Segment Start: EXERCISE INPUTS
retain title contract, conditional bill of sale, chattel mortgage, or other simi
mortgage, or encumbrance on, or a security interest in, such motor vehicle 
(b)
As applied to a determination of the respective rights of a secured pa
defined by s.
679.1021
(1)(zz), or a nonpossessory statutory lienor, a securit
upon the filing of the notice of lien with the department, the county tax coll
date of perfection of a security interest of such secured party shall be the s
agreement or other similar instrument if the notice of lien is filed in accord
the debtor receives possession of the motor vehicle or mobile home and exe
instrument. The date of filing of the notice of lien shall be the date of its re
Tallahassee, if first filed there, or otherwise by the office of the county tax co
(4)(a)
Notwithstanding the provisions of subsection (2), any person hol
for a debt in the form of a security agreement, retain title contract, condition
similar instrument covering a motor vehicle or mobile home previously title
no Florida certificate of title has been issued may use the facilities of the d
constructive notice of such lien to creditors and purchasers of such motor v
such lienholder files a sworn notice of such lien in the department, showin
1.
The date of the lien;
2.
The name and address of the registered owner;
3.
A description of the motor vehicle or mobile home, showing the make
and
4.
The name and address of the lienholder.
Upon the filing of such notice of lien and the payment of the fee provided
Segment End: EXERCISE INPUTS
Segment Start: EXERCISE INPUTS
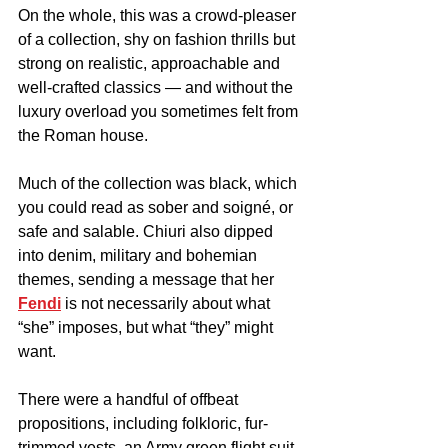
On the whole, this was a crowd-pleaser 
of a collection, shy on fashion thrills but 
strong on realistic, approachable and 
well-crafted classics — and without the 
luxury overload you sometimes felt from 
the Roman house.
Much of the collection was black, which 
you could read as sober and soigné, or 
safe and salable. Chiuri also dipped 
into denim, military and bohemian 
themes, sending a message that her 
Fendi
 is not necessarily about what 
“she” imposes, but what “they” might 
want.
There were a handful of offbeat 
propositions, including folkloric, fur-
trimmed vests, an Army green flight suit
Segment End: EXERCISE INPUTS
▸ DESCRIPTION OF THE TASK
Take the stretch of lines above from the one containing "retain title contract, conditional" through the one containing "upon the filing of the" and repeat it exactly, adding no other line.

▸ EXERCISE RESPONSE
retain title contract, conditional bill of sale, chattel mortgage, or other simi
mortgage, or encumbrance on, or a security interest in, such motor vehicle 
(b)
As applied to a determination of the respective rights of a secured pa
defined by s.
679.1021
(1)(zz), or a nonpossessory statutory lienor, a securit
upon the filing of the notice of lien with the department, the county tax coll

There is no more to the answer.